Kansas City Federal Reserve President Jeffrey Schmid cautioned that the recent surge in global oil prices should not be treated as a temporary disruption. Speaking at a conference in Iceland, Schmid emphasized that inflation has stagnated near 3%, well above the Fed’s 2% goal, making it difficult for policymakers to ignore the impact of rising energy costs.

Schmid signaled that current monetary policy measures may not sufficiently restrain inflationary pressures. He suggested the central bank might need to expand its toolkit, including revisiting the use of its balance sheet to tighten financial conditions further. This approach would mark a shift from conventional interest rate adjustments toward more active management of the Fed’s asset holdings.

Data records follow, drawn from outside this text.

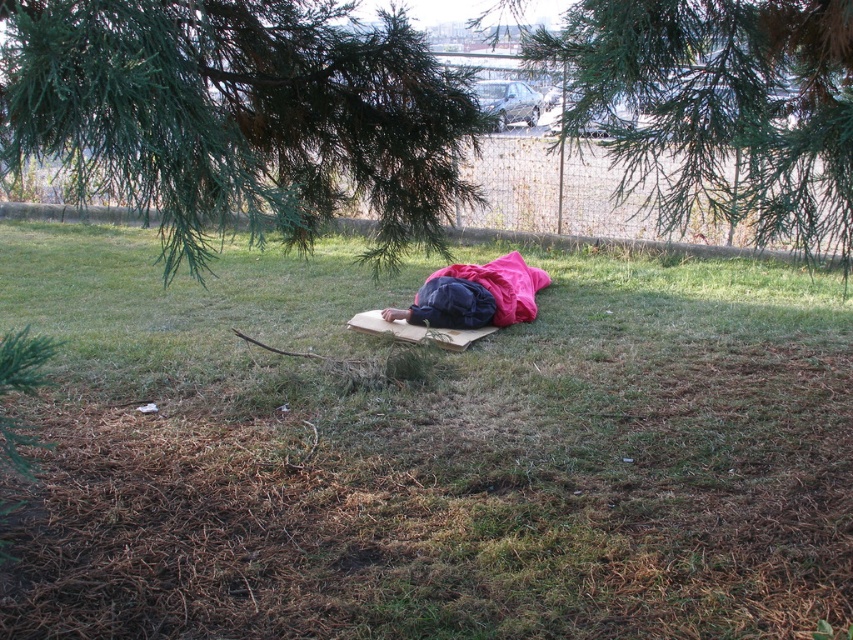 Does green grass at center appear on the left side of dark blue fabric sleeping bag at center?

Correct, you'll find green grass at center to the left of dark blue fabric sleeping bag at center.

Between green grass at center and dark blue fabric sleeping bag at center, which one has less height?

Standing shorter between the two is green grass at center.

Find the location of `green grass at center`. green grass at center is located at coordinates (428, 452).

Does green grass at center have a greater width compared to green needle-like leaves at upper center?

Incorrect, green grass at center's width does not surpass green needle-like leaves at upper center's.

This screenshot has width=853, height=640. What do you see at coordinates (428, 452) in the screenshot?
I see `green grass at center` at bounding box center [428, 452].

Between point (610, 332) and point (436, 221), which one is positioned in front?

Point (436, 221) is in front.

Where is `green grass at center`? The width and height of the screenshot is (853, 640). green grass at center is located at coordinates (428, 452).

Who is lower down, green needle-like leaves at upper center or green leafy tree at center?

Positioned lower is green leafy tree at center.

Describe the element at coordinates (236, 115) in the screenshot. I see `green needle-like leaves at upper center` at that location.

Where is `green needle-like leaves at upper center`? green needle-like leaves at upper center is located at coordinates (236, 115). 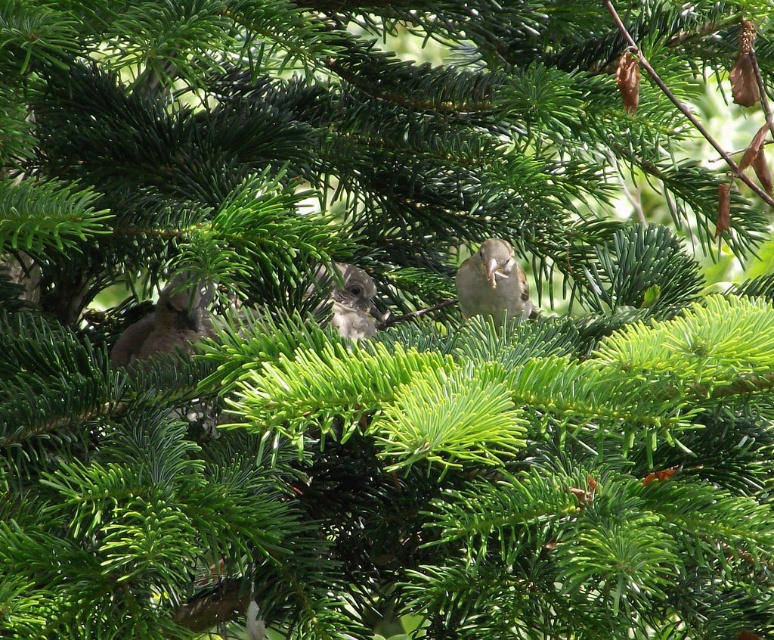 Is brown feathered bird at left above brown feathered bird at center?

No, brown feathered bird at left is not above brown feathered bird at center.

Looking at this image, can you confirm if brown feathered bird at left is wider than brown feathered bird at center?

Correct, the width of brown feathered bird at left exceeds that of brown feathered bird at center.

This screenshot has width=774, height=640. What do you see at coordinates (165, 323) in the screenshot?
I see `brown feathered bird at left` at bounding box center [165, 323].

Locate an element on the screen. Image resolution: width=774 pixels, height=640 pixels. brown feathered bird at left is located at coordinates (165, 323).

Between brown feathered bird at left and brown speckled feathers at center, which one has less height?

Standing shorter between the two is brown feathered bird at left.

From the picture: Who is taller, brown feathered bird at left or brown speckled feathers at center?

With more height is brown speckled feathers at center.

Who is more forward, (x=156, y=305) or (x=495, y=250)?

Positioned in front is point (x=495, y=250).

Find the location of a particular element. The image size is (774, 640). brown feathered bird at left is located at coordinates click(165, 323).

Is brown speckled feathers at center further to camera compared to brown feathered bird at center?

Yes, it is.

Does brown speckled feathers at center have a greater width compared to brown feathered bird at center?

Yes, brown speckled feathers at center is wider than brown feathered bird at center.

Image resolution: width=774 pixels, height=640 pixels. I want to click on brown speckled feathers at center, so click(x=492, y=284). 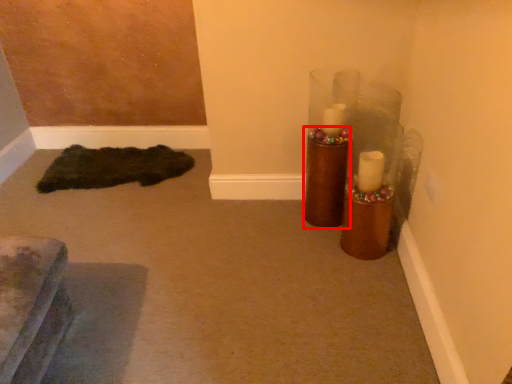 Question: From the image's perspective, considering the relative positions of candle holder (annotated by the red box) and doormat in the image provided, where is candle holder (annotated by the red box) located with respect to the staircase?

Choices:
 (A) below
 (B) above

Answer: (B) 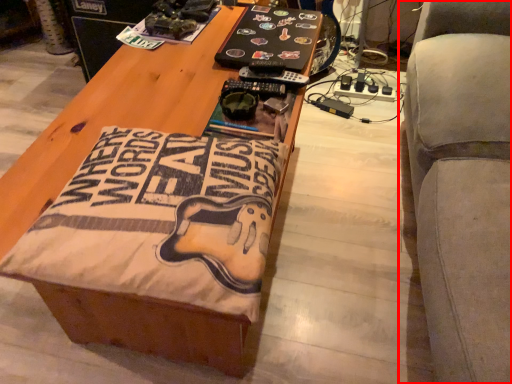 Question: From the image's perspective, where is furniture (annotated by the red box) located relative to table?

Choices:
 (A) below
 (B) above

Answer: (B) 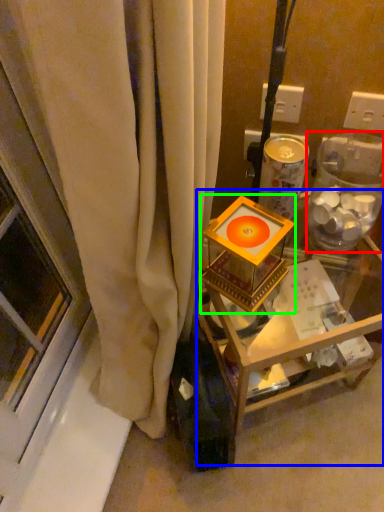 Question: Based on their relative distances, which object is nearer to glass box (highlighted by a red box)? Choose from furniture (highlighted by a blue box) and candle holder (highlighted by a green box).

Choices:
 (A) furniture
 (B) candle holder

Answer: (B) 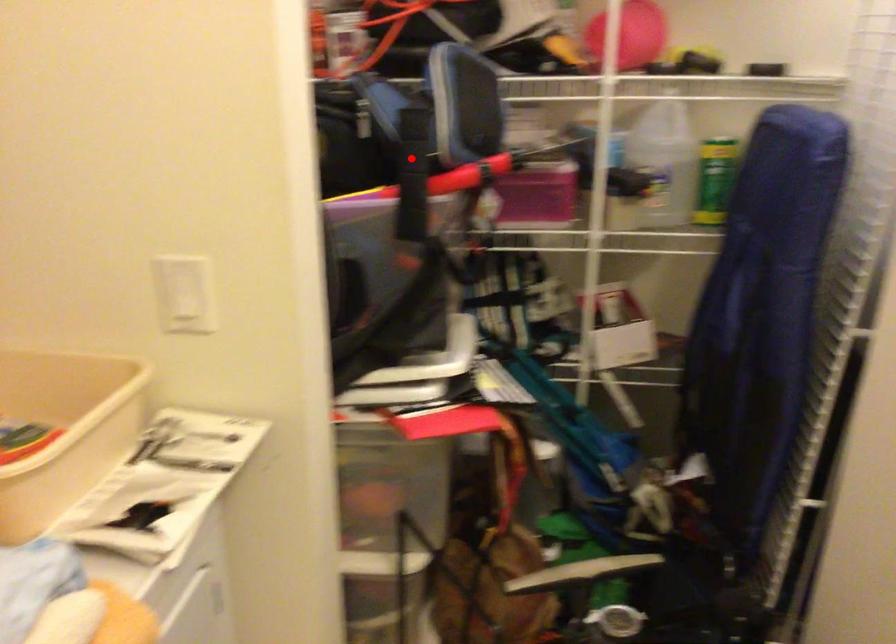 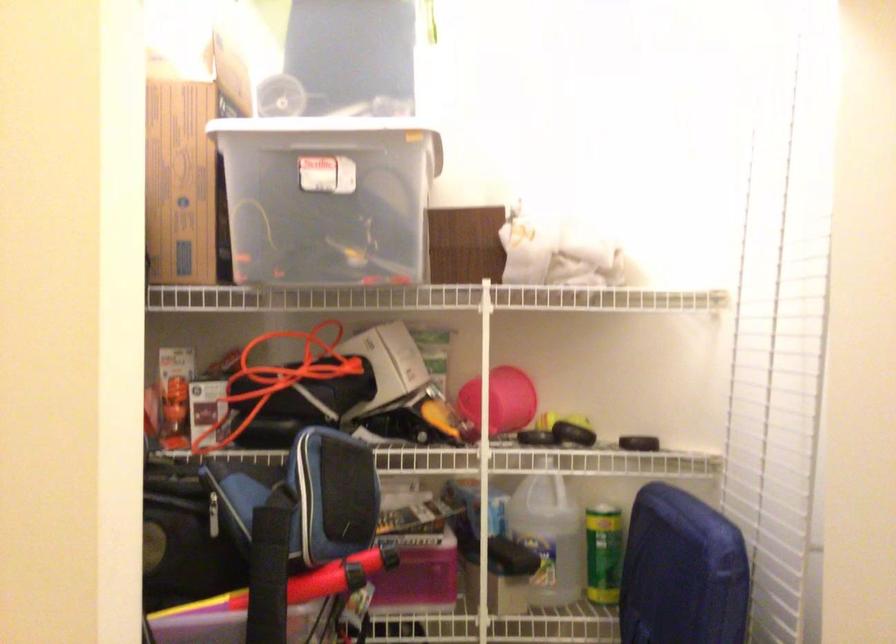 The point at the highlighted location is marked in the first image. Where is the corresponding point in the second image?

(269, 574) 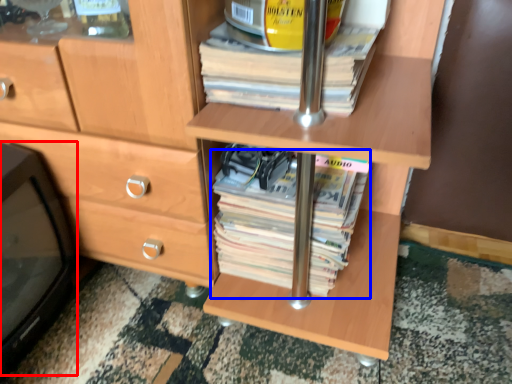 Question: Which point is further to the camera, desktop (highlighted by a red box) or paperback book (highlighted by a blue box)?

Choices:
 (A) desktop
 (B) paperback book

Answer: (B) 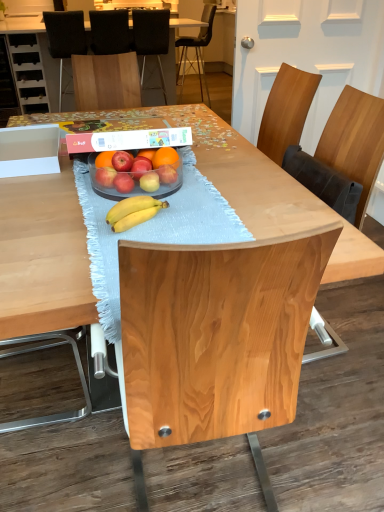 In order to click on empty space that is to the right of matte red apple at center, the 5th apple viewed from the left in this screenshot , I will do `click(200, 197)`. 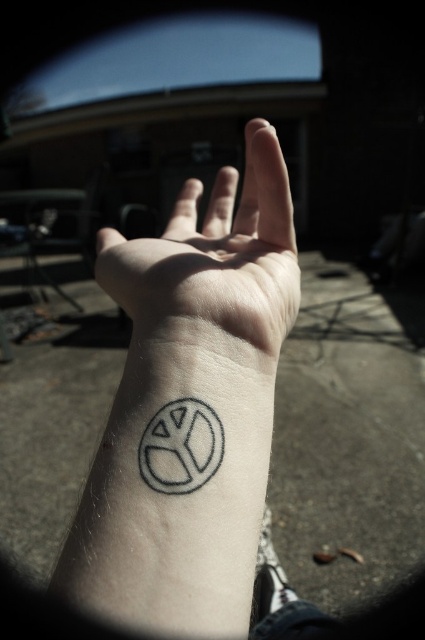 You are a tattoo artist reviewing a client photo. The client wants to add a small star tattoo near the existing black ink tattoo at lower left. The star must be placed within a 1 cm radius of the existing tattoo. Based on the coordinates given, can the star be placed without overlapping the existing tattoo?

The black ink tattoo at lower left is located at point (189, 408). Since the star must be placed within a 1 cm radius of this point, it can be positioned nearby without overlapping the existing tattoo as long as it stays within that 1 cm range.

You are a tattoo artist assessing a client who wants to add a new tattoo to their wrist. The existing tattoo is the black ink tattoo at lower left, and the client wants the new tattoo to be placed on the pale skin at center. Based on the spacing between them, can you confirm if there is enough room for the new tattoo without overlapping the existing one?

The black ink tattoo at lower left and the pale skin at center are 0.92 inches apart. Since the distance between them is sufficient, the new tattoo can be placed on the pale skin at center without overlapping the existing black ink tattoo at lower left.

You are a tattoo artist assessing the placement of a new tattoo. The client wants to ensure there is enough space between the pale skin at center and the gray ink peace sign at lower center. Given that the minimum required distance for proper healing is 1 inch, can the current placement accommodate this requirement?

The pale skin at center is 6.97 inches from the gray ink peace sign at lower center, which exceeds the minimum required distance of 1 inch for proper healing. The current placement can accommodate the requirement. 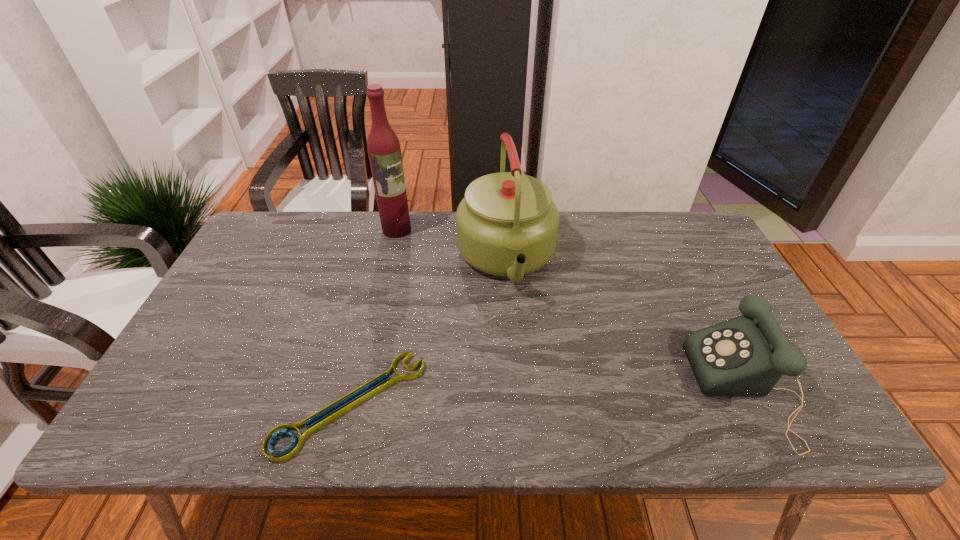 At what (x,y) coordinates should I click in order to perform the action: click on vacant space that satisfies the following two spatial constraints: 1. on the front side of the kettle; 2. on the dial of the second shortest object. Please return your answer as a coordinate pair (x, y). The width and height of the screenshot is (960, 540). Looking at the image, I should click on (515, 389).

Identify the location of vacant position in the image that satisfies the following two spatial constraints: 1. on the back side of the third shortest object; 2. on the left side of the wrench. (385, 259).

You are a GUI agent. You are given a task and a screenshot of the screen. Output one action in this format:
    pyautogui.click(x=<x>, y=<y>)
    Task: Click on the free location that satisfies the following two spatial constraints: 1. on the back side of the shortest object; 2. on the right side of the kettle
    The image size is (960, 540).
    Given the screenshot: What is the action you would take?
    pyautogui.click(x=385, y=259) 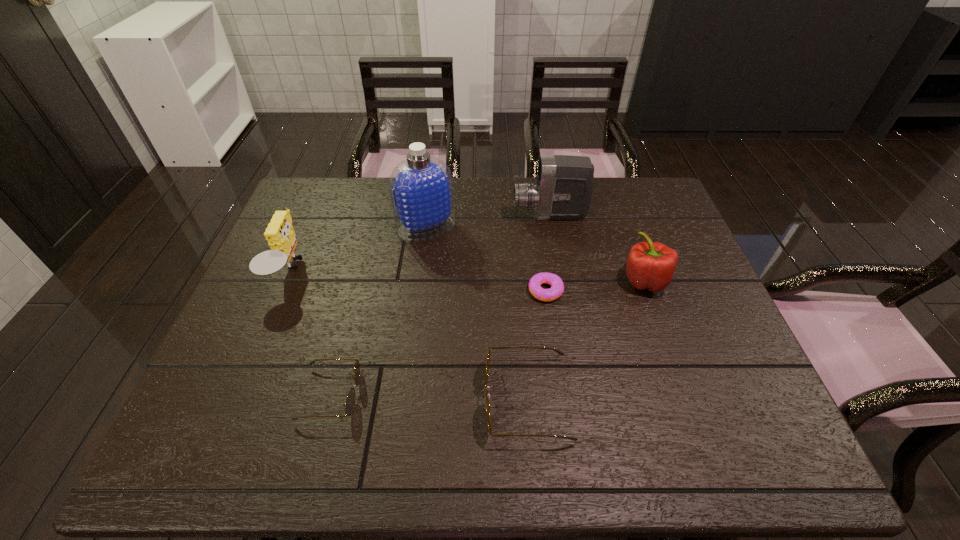 You are a GUI agent. You are given a task and a screenshot of the screen. Output one action in this format:
    pyautogui.click(x=<x>, y=<y>)
    Task: Click on the vacant area situated on the back of the rightmost object
    
    Given the screenshot: What is the action you would take?
    pyautogui.click(x=611, y=187)

Where is `free space located 0.300m on the left of the doughnut`? The height and width of the screenshot is (540, 960). free space located 0.300m on the left of the doughnut is located at coordinates (416, 291).

Identify the location of camcorder present at the far edge. This screenshot has width=960, height=540. (564, 186).

Find the location of a particular element. Image resolution: width=960 pixels, height=540 pixels. cleansing agent that is at the far edge is located at coordinates (421, 187).

This screenshot has height=540, width=960. In order to click on object present at the left edge in this screenshot , I will do `click(280, 235)`.

Identify the location of object present at the right edge. This screenshot has width=960, height=540. (651, 265).

Find the location of a particular element. This screenshot has height=540, width=960. free space at the far edge is located at coordinates (367, 219).

In the image, there is a desktop. In order to click on vacant space at the near edge in this screenshot , I will do `click(423, 378)`.

Find the location of `vacant space at the left edge`. vacant space at the left edge is located at coordinates (306, 230).

Identify the location of free region at the near left corner of the desktop. The height and width of the screenshot is (540, 960). (194, 409). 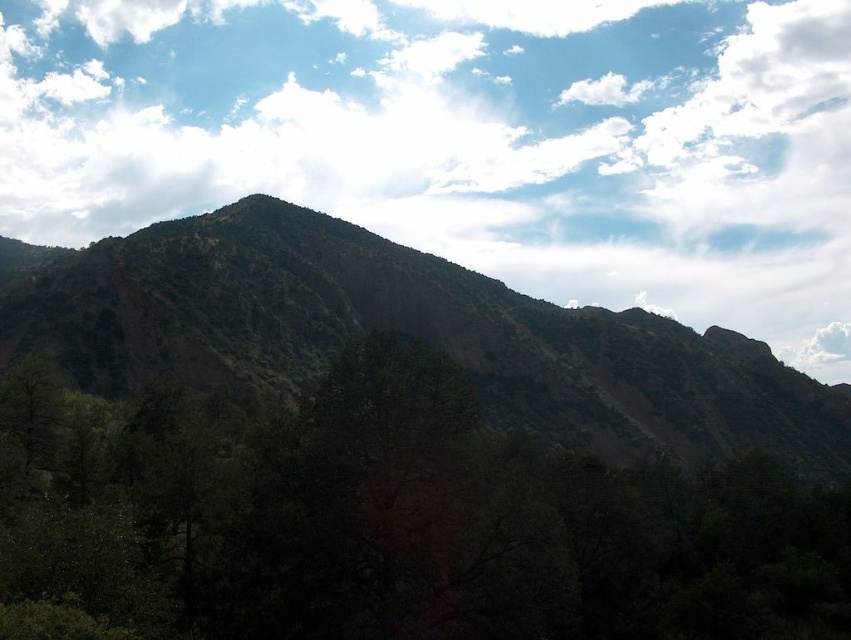 In the scene shown: Does white fluffy cloud at upper center have a smaller size compared to green textured hillside at center?

No.

Find the location of `white fluffy cloud at upper center`. white fluffy cloud at upper center is located at coordinates (467, 140).

At what (x,y) coordinates should I click in order to perform the action: click on white fluffy cloud at upper center. Please return your answer as a coordinate pair (x, y). Image resolution: width=851 pixels, height=640 pixels. Looking at the image, I should click on (467, 140).

Is point (64, 221) positioned in front of point (646, 582)?

No, it is behind (646, 582).

In the scene shown: Is white fluffy cloud at upper center smaller than green leafy tree at center?

No.

Between point (94, 237) and point (389, 486), which one is positioned behind?

The point (94, 237) is more distant.

Where is `white fluffy cloud at upper center`? white fluffy cloud at upper center is located at coordinates (467, 140).

Between green leafy tree at center and green textured hillside at center, which one appears on the right side from the viewer's perspective?

Positioned to the right is green textured hillside at center.

In order to click on green leafy tree at center in this screenshot , I will do `click(387, 522)`. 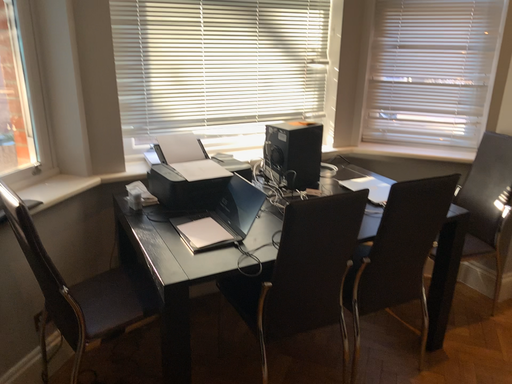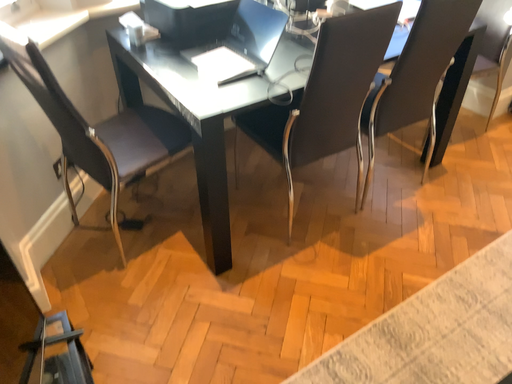 Question: Which way did the camera rotate in the video?

Choices:
 (A) rotated downward
 (B) rotated upward

Answer: (A) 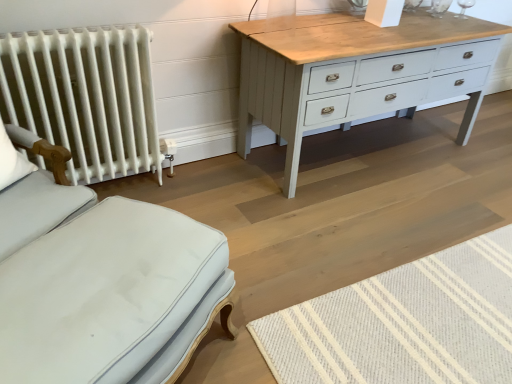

Despite elevated oil prices largely driven by geopolitical tensions, Schmid noted that U.S. energy companies remain cautious about boosting production amid ongoing price uncertainties. While higher energy costs continue to reduce consumer purchasing power, the broader economy shows resilience, with stable growth and labor market balance. Schmid’s remarks follow similar warnings from other Fed officials, including Dallas Fed President Lorie Logan, who recently emphasized the necessity of reducing global oil and gas consumption to keep prices in check and urged clearer forward guidance from the central bank regarding future policy moves.